* _HOW TO COMPLETE THIS TASK_:
Copy every line in the listing that contains "spacer".

* _EXERCISE MATERIALS_:

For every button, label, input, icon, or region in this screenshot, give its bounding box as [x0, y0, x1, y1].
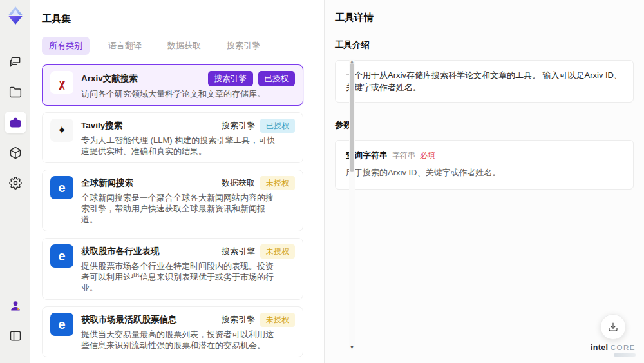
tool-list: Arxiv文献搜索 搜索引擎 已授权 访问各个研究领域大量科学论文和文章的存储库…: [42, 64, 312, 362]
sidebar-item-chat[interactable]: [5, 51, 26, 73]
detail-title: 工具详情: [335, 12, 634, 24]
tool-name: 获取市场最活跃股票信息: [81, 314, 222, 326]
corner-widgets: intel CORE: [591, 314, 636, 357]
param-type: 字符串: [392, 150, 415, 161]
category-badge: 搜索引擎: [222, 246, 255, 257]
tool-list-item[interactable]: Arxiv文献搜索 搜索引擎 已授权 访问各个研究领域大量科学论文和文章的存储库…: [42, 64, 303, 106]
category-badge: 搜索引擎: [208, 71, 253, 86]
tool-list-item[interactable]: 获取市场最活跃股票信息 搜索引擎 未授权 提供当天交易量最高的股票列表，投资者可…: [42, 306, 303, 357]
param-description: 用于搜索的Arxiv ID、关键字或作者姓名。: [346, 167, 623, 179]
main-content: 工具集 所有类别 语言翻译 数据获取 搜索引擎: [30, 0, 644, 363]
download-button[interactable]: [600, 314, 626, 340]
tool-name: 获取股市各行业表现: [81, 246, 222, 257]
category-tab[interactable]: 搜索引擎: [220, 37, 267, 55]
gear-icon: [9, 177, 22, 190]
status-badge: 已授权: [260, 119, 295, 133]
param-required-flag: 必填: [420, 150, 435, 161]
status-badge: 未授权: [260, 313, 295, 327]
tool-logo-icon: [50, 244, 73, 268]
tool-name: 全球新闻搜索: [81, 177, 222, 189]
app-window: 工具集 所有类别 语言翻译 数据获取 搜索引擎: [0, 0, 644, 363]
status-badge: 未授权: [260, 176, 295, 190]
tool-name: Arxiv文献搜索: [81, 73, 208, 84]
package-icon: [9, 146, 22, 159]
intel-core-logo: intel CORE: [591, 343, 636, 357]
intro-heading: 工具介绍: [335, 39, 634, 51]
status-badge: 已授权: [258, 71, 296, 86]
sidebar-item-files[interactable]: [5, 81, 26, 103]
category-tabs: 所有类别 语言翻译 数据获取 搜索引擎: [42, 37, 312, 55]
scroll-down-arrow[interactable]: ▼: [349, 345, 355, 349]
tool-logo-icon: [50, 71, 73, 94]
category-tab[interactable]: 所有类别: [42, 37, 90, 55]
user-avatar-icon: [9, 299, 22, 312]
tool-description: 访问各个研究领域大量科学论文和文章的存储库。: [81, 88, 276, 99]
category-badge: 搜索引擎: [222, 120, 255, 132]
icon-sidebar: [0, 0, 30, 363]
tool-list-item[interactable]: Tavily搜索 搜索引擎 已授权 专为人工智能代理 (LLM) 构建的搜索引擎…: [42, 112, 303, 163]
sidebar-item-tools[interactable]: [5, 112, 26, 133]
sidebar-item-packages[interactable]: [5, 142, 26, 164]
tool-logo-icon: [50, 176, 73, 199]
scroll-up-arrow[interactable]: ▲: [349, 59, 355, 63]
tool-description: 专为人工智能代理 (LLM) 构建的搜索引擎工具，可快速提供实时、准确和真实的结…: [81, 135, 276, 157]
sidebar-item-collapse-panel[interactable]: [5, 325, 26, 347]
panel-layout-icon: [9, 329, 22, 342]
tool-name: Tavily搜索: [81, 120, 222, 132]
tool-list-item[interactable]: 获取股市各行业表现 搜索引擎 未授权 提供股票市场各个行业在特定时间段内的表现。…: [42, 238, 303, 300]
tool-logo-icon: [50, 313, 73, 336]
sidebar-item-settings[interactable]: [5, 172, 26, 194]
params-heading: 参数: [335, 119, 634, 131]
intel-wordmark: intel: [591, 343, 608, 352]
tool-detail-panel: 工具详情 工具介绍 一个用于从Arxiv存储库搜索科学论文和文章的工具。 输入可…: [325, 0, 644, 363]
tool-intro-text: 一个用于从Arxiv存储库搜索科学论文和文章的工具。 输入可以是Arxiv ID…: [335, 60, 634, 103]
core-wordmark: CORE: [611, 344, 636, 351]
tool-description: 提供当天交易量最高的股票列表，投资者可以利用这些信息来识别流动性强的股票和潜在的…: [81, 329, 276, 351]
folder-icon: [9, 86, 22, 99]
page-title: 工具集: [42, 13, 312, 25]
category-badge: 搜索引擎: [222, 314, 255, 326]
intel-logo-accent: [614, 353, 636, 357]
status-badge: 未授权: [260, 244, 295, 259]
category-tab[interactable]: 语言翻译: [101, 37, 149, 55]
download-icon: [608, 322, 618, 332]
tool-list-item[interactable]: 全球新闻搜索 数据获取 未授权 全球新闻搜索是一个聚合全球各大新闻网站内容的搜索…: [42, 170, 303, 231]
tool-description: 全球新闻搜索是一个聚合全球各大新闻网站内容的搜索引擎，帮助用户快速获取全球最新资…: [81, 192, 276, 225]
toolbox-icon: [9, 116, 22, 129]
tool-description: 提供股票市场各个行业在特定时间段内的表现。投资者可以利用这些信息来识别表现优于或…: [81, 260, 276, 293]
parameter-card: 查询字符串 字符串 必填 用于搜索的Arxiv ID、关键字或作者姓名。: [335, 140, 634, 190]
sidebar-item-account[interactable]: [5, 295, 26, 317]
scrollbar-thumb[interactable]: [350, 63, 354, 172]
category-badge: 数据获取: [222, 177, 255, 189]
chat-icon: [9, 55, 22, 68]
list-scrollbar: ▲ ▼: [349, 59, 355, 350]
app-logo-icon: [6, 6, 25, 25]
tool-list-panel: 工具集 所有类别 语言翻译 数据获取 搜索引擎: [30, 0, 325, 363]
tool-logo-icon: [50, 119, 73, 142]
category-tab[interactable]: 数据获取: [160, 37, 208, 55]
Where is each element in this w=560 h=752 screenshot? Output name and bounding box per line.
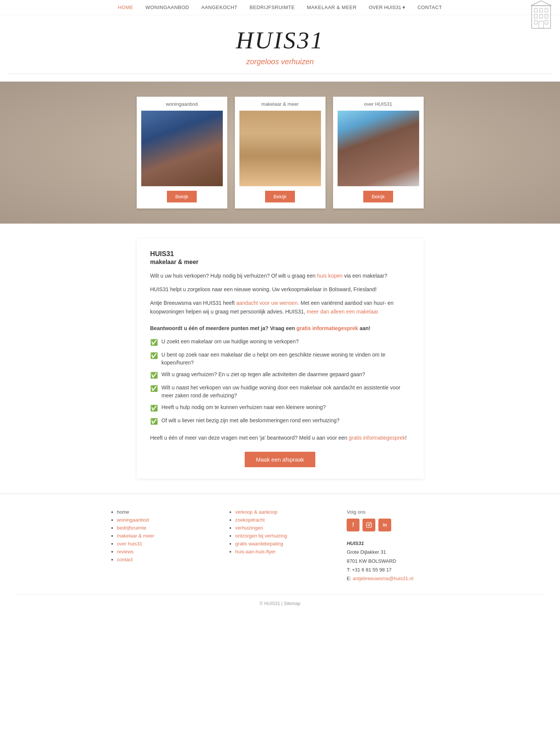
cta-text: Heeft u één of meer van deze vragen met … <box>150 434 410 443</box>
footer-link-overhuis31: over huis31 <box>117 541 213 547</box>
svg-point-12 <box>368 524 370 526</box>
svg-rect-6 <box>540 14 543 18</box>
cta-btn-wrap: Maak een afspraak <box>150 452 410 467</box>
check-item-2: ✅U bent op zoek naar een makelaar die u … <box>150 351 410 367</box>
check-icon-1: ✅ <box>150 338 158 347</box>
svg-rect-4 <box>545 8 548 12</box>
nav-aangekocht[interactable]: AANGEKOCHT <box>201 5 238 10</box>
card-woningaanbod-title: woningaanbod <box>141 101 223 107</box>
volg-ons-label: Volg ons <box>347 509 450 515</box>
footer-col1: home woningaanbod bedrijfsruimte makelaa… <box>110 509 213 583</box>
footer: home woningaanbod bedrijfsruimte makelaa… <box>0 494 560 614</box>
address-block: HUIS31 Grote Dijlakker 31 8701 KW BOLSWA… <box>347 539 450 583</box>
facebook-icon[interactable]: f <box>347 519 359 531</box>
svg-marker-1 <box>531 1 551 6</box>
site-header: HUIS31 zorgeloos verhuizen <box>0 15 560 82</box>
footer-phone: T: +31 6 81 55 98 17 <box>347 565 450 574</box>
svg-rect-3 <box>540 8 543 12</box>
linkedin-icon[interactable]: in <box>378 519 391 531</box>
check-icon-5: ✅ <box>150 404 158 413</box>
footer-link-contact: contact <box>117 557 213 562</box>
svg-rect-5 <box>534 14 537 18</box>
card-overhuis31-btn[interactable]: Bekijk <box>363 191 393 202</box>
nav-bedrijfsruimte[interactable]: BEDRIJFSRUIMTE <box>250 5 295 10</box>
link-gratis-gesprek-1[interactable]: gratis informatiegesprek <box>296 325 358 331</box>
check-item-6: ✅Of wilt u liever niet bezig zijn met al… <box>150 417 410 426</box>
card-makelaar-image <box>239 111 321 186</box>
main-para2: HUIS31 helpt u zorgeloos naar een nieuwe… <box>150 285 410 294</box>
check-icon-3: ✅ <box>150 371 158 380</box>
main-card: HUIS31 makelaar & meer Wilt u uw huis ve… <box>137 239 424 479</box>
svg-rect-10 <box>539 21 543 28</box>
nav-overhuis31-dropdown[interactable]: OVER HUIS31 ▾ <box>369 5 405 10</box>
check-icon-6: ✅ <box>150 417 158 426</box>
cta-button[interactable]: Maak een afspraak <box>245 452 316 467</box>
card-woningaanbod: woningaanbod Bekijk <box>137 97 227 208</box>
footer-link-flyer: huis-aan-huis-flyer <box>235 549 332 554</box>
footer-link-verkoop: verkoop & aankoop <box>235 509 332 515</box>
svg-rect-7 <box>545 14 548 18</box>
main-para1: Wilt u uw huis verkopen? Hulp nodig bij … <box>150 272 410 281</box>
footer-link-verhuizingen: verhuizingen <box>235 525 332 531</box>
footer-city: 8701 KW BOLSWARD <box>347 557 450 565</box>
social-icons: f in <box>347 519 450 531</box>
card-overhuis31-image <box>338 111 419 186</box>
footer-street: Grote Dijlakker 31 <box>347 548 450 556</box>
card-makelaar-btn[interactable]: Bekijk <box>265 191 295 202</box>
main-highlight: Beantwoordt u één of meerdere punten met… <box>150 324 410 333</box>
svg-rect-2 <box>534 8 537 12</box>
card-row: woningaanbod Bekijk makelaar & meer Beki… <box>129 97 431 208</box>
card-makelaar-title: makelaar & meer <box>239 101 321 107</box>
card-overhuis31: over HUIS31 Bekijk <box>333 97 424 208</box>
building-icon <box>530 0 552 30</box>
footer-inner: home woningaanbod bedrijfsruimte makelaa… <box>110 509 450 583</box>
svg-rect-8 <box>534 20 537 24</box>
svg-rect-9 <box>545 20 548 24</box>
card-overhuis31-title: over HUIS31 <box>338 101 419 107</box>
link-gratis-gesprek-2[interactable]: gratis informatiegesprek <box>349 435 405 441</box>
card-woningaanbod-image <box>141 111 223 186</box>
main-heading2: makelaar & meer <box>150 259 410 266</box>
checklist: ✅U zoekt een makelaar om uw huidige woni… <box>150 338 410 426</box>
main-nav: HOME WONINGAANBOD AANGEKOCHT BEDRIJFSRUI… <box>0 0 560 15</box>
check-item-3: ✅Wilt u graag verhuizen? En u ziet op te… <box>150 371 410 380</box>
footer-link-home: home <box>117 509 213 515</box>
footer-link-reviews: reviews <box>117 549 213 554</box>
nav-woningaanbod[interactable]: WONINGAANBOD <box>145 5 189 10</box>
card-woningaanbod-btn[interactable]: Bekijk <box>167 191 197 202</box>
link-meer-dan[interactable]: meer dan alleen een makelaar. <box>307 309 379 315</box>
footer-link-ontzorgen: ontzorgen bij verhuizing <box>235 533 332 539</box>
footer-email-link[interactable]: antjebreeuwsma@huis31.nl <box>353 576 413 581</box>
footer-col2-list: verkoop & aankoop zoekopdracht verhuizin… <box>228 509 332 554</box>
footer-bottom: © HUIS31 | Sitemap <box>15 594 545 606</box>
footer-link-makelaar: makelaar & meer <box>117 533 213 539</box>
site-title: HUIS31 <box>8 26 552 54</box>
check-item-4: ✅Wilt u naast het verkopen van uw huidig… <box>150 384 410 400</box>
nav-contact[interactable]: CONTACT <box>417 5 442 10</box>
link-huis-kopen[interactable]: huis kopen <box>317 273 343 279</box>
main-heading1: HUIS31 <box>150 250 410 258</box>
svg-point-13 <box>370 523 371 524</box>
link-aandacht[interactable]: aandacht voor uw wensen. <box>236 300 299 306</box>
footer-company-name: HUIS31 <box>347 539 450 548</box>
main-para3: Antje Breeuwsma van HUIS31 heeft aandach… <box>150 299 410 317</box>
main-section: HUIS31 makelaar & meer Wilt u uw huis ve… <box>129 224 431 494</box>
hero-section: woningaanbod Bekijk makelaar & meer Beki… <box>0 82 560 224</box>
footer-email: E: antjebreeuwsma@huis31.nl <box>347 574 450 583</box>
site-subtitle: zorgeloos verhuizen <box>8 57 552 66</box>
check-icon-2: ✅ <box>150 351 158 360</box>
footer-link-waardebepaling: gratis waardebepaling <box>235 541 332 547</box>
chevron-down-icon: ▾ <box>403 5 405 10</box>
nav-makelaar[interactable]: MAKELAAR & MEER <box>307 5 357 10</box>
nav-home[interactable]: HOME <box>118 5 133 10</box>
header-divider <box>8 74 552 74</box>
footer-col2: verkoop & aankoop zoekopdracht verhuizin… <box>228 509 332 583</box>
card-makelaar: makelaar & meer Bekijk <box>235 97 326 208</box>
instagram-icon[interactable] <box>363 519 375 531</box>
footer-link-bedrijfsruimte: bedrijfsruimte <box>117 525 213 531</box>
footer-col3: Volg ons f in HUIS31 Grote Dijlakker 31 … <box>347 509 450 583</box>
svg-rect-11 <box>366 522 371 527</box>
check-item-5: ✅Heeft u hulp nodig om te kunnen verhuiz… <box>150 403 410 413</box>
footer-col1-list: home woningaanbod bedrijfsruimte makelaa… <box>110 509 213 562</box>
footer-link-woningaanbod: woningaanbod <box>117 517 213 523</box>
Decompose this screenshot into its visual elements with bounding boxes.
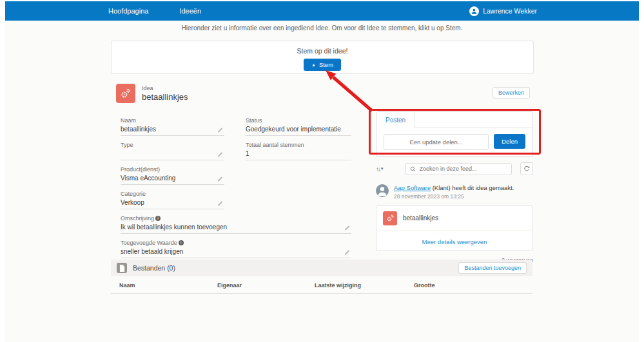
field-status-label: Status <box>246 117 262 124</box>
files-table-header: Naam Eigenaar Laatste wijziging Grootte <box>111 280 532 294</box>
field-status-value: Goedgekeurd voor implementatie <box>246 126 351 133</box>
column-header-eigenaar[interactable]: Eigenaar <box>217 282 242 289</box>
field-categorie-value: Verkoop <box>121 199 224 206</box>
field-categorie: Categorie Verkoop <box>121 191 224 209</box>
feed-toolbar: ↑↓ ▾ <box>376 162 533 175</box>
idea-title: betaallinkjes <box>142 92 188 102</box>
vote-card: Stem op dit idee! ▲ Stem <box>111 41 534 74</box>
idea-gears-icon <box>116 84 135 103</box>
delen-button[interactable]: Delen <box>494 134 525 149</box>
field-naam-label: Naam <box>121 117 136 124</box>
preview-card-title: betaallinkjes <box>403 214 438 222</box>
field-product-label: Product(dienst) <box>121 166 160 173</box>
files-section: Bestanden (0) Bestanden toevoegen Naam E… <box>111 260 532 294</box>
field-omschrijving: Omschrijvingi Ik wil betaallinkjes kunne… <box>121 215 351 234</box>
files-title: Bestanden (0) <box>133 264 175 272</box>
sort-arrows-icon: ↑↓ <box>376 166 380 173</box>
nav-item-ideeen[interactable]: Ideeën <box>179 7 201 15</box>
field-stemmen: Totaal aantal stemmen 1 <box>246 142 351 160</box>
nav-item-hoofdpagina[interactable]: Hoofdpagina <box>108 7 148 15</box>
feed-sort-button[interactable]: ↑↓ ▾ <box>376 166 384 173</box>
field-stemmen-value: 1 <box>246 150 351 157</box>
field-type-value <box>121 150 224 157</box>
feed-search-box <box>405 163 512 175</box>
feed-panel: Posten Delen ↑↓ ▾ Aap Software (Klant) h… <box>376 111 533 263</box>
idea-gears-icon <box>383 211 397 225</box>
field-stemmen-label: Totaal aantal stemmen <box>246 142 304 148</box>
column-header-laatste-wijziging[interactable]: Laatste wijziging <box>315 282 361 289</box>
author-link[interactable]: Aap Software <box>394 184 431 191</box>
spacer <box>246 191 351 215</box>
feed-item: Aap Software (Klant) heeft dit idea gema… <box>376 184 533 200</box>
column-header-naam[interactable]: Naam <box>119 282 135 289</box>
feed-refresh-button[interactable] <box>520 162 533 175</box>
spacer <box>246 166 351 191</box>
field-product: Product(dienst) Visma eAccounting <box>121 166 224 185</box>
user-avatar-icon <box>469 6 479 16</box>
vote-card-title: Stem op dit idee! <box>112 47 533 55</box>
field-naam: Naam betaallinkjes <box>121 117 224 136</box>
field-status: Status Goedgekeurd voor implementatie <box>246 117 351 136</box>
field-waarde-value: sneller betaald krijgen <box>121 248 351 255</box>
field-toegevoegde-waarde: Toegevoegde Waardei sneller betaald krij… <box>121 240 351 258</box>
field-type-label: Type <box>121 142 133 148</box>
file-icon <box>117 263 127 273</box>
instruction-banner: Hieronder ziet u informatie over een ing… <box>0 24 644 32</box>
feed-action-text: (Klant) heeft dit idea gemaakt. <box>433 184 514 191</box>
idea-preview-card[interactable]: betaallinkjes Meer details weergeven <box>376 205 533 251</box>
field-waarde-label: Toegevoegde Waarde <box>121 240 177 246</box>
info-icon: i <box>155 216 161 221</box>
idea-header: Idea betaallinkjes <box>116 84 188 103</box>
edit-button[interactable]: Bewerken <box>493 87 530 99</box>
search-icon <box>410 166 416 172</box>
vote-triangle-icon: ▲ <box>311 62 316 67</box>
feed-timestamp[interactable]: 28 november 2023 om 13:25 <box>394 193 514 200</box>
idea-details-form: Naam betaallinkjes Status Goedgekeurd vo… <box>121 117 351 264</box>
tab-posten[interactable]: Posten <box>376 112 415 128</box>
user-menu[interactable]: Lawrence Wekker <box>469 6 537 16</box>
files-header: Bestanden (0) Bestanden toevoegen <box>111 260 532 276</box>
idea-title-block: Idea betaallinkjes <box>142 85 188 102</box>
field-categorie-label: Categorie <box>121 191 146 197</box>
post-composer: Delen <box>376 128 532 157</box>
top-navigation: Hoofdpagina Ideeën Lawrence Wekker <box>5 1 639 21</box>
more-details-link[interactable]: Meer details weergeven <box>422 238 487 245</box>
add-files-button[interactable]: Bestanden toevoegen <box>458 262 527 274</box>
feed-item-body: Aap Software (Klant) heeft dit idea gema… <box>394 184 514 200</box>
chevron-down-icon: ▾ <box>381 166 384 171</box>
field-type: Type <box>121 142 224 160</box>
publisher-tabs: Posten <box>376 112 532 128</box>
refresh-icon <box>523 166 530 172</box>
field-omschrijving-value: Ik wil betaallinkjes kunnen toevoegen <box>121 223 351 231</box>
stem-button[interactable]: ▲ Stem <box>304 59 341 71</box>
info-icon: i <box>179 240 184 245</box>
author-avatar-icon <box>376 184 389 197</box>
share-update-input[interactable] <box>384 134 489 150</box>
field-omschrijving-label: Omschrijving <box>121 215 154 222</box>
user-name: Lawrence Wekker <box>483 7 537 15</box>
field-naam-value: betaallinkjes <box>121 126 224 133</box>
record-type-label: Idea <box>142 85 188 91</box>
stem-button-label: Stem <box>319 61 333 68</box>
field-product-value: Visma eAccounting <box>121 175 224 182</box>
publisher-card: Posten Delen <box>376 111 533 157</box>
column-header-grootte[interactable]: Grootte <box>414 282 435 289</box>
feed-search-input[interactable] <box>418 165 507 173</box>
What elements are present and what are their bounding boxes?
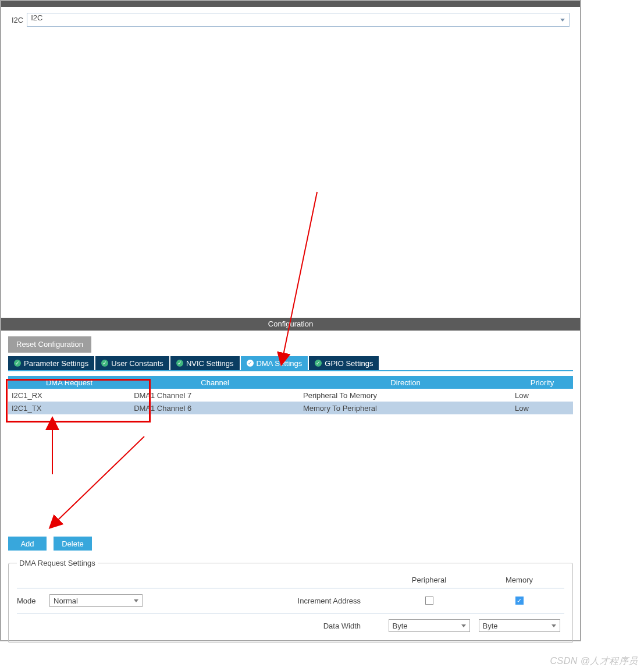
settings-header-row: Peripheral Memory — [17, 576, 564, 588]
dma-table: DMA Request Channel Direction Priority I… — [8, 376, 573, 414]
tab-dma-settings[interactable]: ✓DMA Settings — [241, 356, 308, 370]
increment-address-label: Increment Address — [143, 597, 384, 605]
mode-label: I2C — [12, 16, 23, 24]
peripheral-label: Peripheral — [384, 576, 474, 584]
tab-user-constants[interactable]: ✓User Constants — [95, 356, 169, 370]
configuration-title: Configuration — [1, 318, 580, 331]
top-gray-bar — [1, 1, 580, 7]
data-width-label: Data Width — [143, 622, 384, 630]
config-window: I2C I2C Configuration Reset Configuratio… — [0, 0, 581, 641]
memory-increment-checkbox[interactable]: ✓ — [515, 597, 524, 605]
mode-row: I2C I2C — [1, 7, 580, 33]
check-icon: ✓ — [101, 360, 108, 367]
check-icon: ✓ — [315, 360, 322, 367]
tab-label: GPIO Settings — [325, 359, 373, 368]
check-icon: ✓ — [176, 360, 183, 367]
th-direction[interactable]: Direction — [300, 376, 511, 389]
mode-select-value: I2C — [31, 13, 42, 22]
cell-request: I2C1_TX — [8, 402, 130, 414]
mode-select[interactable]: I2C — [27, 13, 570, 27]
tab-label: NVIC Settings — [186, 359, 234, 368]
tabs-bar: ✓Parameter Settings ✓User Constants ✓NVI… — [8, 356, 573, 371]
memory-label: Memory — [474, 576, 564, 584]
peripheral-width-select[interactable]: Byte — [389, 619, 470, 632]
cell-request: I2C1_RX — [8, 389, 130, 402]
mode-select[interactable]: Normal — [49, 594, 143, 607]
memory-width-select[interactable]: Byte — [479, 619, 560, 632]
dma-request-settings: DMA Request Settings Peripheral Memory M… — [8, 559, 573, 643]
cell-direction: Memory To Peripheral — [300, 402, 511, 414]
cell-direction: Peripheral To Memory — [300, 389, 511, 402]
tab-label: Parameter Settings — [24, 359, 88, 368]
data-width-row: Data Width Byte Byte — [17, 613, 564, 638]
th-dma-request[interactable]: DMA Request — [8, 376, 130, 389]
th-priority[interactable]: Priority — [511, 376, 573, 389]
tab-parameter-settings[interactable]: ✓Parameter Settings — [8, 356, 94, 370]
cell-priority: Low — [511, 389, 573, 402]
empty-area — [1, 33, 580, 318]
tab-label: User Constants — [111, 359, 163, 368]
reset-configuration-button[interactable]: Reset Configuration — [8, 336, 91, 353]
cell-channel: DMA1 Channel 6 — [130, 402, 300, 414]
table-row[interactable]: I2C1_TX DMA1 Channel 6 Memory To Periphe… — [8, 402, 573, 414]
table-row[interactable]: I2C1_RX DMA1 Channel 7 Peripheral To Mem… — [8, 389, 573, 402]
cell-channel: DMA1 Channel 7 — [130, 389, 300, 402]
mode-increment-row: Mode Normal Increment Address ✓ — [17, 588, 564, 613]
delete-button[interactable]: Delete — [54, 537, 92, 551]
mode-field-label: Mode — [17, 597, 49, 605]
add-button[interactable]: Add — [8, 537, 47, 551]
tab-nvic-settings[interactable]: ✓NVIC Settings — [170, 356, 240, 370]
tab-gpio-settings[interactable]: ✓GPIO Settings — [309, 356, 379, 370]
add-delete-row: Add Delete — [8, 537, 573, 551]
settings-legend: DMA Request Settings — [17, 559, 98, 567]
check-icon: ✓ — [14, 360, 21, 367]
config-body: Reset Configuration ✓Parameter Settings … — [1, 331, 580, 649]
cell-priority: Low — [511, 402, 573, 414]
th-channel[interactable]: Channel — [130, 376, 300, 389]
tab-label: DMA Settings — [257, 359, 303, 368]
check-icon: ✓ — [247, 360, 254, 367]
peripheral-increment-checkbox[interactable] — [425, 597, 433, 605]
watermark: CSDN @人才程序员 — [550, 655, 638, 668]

* _OUTPUT FOR THIS EXERCISE_:
spacer <box>246 191 351 215</box>
spacer <box>246 166 351 191</box>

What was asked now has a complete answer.